■ WHAT TO WORK ON
Print, exactly as written, the line in the entries below that contains "dari air, pupuk, pestisida, dan" and every line after it up to and including the last. Omit pictures.

■ RECORD EXTRACTS
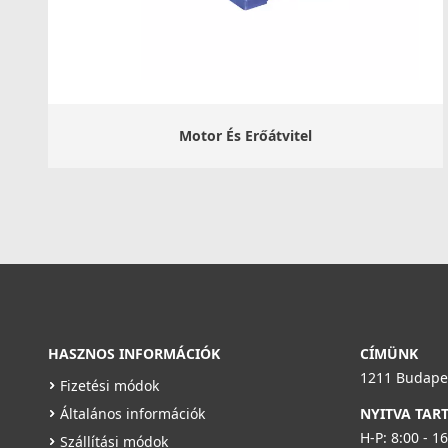
Motor És Erőátvitel
HASZNOS INFORMÁCIÓK
CÍMÜNK
1211 Budapes
Fizetési módok
Általános információk
NYITVA TAR
H-P: 8:00 - 1
Szállítási módok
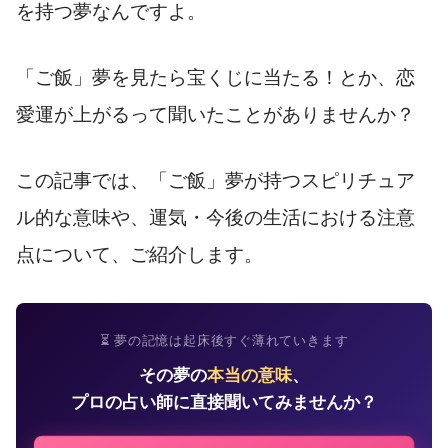
を持つ夢なんですよ。
「ご飯」夢を見たら宝くじに当たる！とか、恋
愛運が上がるって聞いたことがありませんか？
この記事では、「ご飯」夢が持つスピリチュア
ル的な意味や、運気・今後の生活における注意
点について、ご紹介します。
⏳ 夢の記憶は起床後すぐ薄れていきます
その夢の
本当の意味
、
プロの占い師に直接聞いてみませんか？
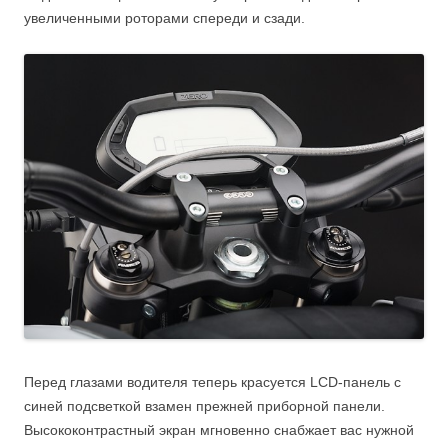
увеличенными роторами спереди и сзади.
Перед глазами водителя теперь красуется LCD-панель с
синей подсветкой взамен прежней приборной панели.
Высококонтрастный экран мгновенно снабжает вас нужной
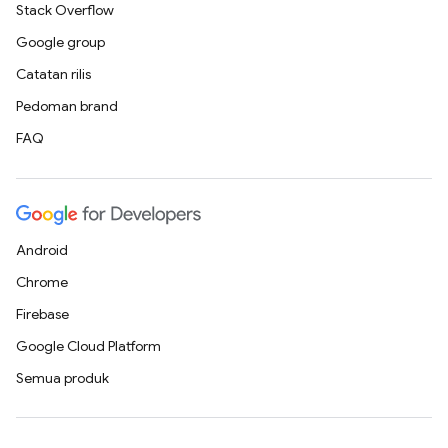
Stack Overflow
Google group
Catatan rilis
Pedoman brand
FAQ
Android
Chrome
Firebase
Google Cloud Platform
Semua produk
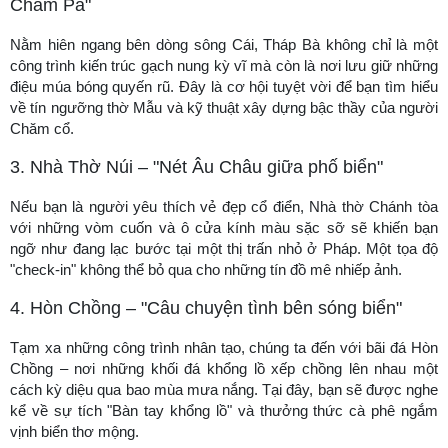
Chăm Pa"
Nằm hiên ngang bên dòng sông Cái, Tháp Bà không chỉ là một
công trình kiến trúc gạch nung kỳ vĩ mà còn là nơi lưu giữ những
điệu múa bóng quyến rũ. Đây là cơ hội tuyệt vời để bạn tìm hiểu
về tín ngưỡng thờ Mẫu và kỹ thuật xây dựng bậc thầy của người
Chăm cổ.
3. Nhà Thờ Núi – "Nét Âu Châu giữa phố biển"
Nếu bạn là người yêu thích vẻ đẹp cổ điển, Nhà thờ Chánh tòa
với những vòm cuốn và ô cửa kính màu sặc sỡ sẽ khiến bạn
ngỡ như đang lạc bước tại một thị trấn nhỏ ở Pháp. Một tọa độ
"check-in" không thể bỏ qua cho những tín đồ mê nhiếp ảnh.
4. Hòn Chồng – "Câu chuyện tình bên sóng biển"
Tạm xa những công trình nhân tạo, chúng ta đến với bãi đá Hòn
Chồng – nơi những khối đá khổng lồ xếp chồng lên nhau một
cách kỳ diệu qua bao mùa mưa nắng. Tại đây, bạn sẽ được nghe
kể về sự tích "Bàn tay khổng lồ" và thưởng thức cà phê ngắm
vịnh biển thơ mộng.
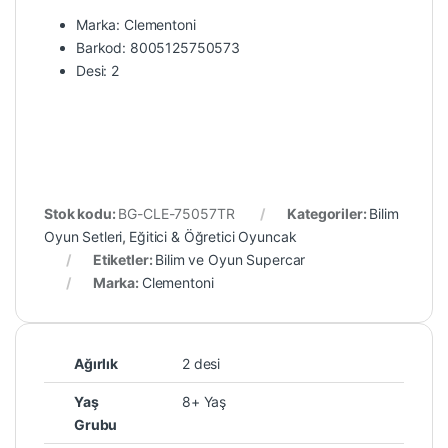
Marka: Clementoni
Barkod: 8005125750573
Desi: 2
Stok kodu:
BG-CLE-75057TR
Kategoriler:
Bilim
Oyun Setleri
,
Eğitici & Öğretici Oyuncak
Etiketler:
Bilim ve Oyun Supercar
Marka:
Clementoni
Ağırlık
2 desi
Yaş
8+ Yaş
Grubu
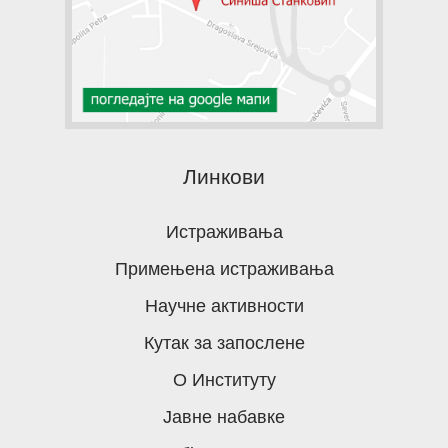
Линкови
Истраживања
Примењена истраживања
Научне активности
Кутак за запослене
О Институту
Јавне набавке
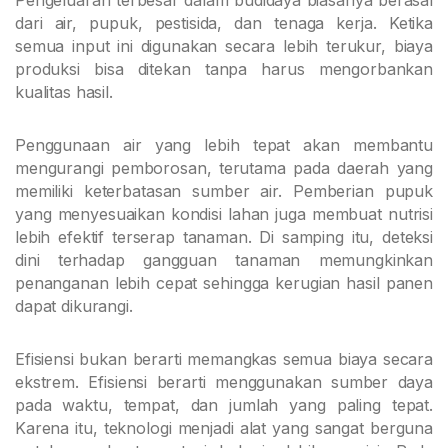
dari air, pupuk, pestisida, dan tenaga kerja. Ketika
semua input ini digunakan secara lebih terukur, biaya
produksi bisa ditekan tanpa harus mengorbankan
kualitas hasil.
Penggunaan air yang lebih tepat akan membantu
mengurangi pemborosan, terutama pada daerah yang
memiliki keterbatasan sumber air. Pemberian pupuk
yang menyesuaikan kondisi lahan juga membuat nutrisi
lebih efektif terserap tanaman. Di samping itu, deteksi
dini terhadap gangguan tanaman memungkinkan
penanganan lebih cepat sehingga kerugian hasil panen
dapat dikurangi.
Efisiensi bukan berarti memangkas semua biaya secara
ekstrem. Efisiensi berarti menggunakan sumber daya
pada waktu, tempat, dan jumlah yang paling tepat.
Karena itu, teknologi menjadi alat yang sangat berguna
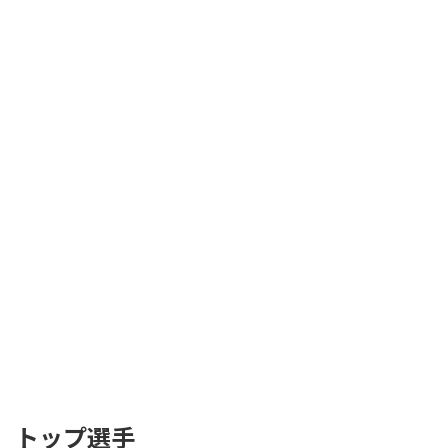
トップ選手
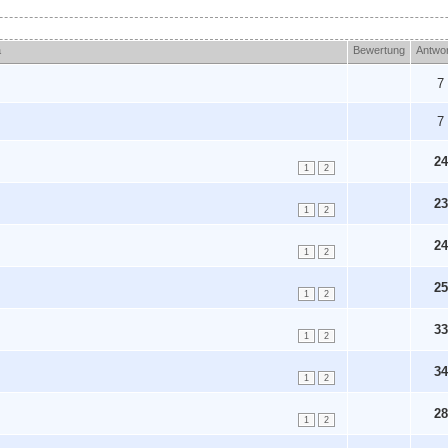
a
Bewertung
Antwo
7
7
24
1
2
23
1
2
24
1
2
25
1
2
33
1
2
34
1
2
28
1
2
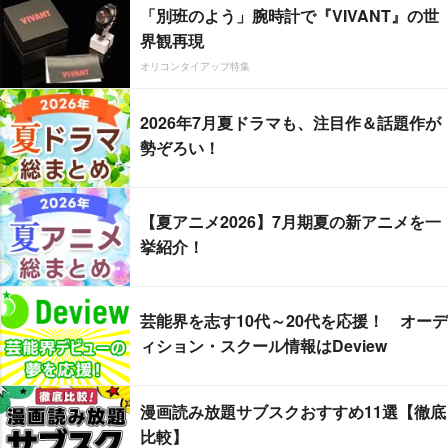
「別班のよう」腕時計で『VIVANT』の世
界観再現
オリコンタイアップ特集
2026年7月夏ドラマも、注目作＆話題作が
勢ぞろい！
【夏アニメ2026】7月期夏の新アニメを一
挙紹介！
芸能界を志す10代～20代を応援！ オーデ
ィション・スクール情報はDeview
漫画読み放題サブスクおすすめ11選【徹底
比較】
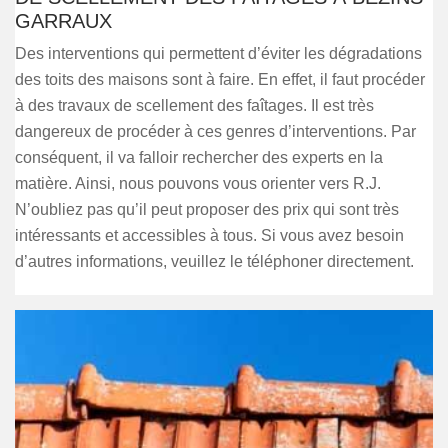
GARRAUX
Des interventions qui permettent d’éviter les dégradations
des toits des maisons sont à faire. En effet, il faut procéder
à des travaux de scellement des faîtages. Il est très
dangereux de procéder à ces genres d’interventions. Par
conséquent, il va falloir rechercher des experts en la
matière. Ainsi, nous pouvons vous orienter vers R.J.
N’oubliez pas qu’il peut proposer des prix qui sont très
intéressants et accessibles à tous. Si vous avez besoin
d’autres informations, veuillez le téléphoner directement.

■ RESPONSE BOX
dari air, pupuk, pestisida, dan tenaga kerja. Ketika
semua input ini digunakan secara lebih terukur, biaya
produksi bisa ditekan tanpa harus mengorbankan
kualitas hasil.
Penggunaan air yang lebih tepat akan membantu
mengurangi pemborosan, terutama pada daerah yang
memiliki keterbatasan sumber air. Pemberian pupuk
yang menyesuaikan kondisi lahan juga membuat nutrisi
lebih efektif terserap tanaman. Di samping itu, deteksi
dini terhadap gangguan tanaman memungkinkan
penanganan lebih cepat sehingga kerugian hasil panen
dapat dikurangi.
Efisiensi bukan berarti memangkas semua biaya secara
ekstrem. Efisiensi berarti menggunakan sumber daya
pada waktu, tempat, dan jumlah yang paling tepat.
Karena itu, teknologi menjadi alat yang sangat berguna
トップ選手
a
Bewertung
Antwo
7
7
24
1
2
23
1
2
24
1
2
25
1
2
33
1
2
34
1
2
28
1
2
「別班のよう」腕時計で『VIVANT』の世
界観再現
オリコンタイアップ特集
2026年7月夏ドラマも、注目作＆話題作が
勢ぞろい！
【夏アニメ2026】7月期夏の新アニメを一
挙紹介！
芸能界を志す10代～20代を応援！ オーデ
ィション・スクール情報はDeview
漫画読み放題サブスクおすすめ11選【徹底
比較】
GARRAUX
Des interventions qui permettent d’éviter les dégradations
des toits des maisons sont à faire. En effet, il faut procéder
à des travaux de scellement des faîtages. Il est très
dangereux de procéder à ces genres d’interventions. Par
conséquent, il va falloir rechercher des experts en la
matière. Ainsi, nous pouvons vous orienter vers R.J.
N’oubliez pas qu’il peut proposer des prix qui sont très
intéressants et accessibles à tous. Si vous avez besoin
d’autres informations, veuillez le téléphoner directement.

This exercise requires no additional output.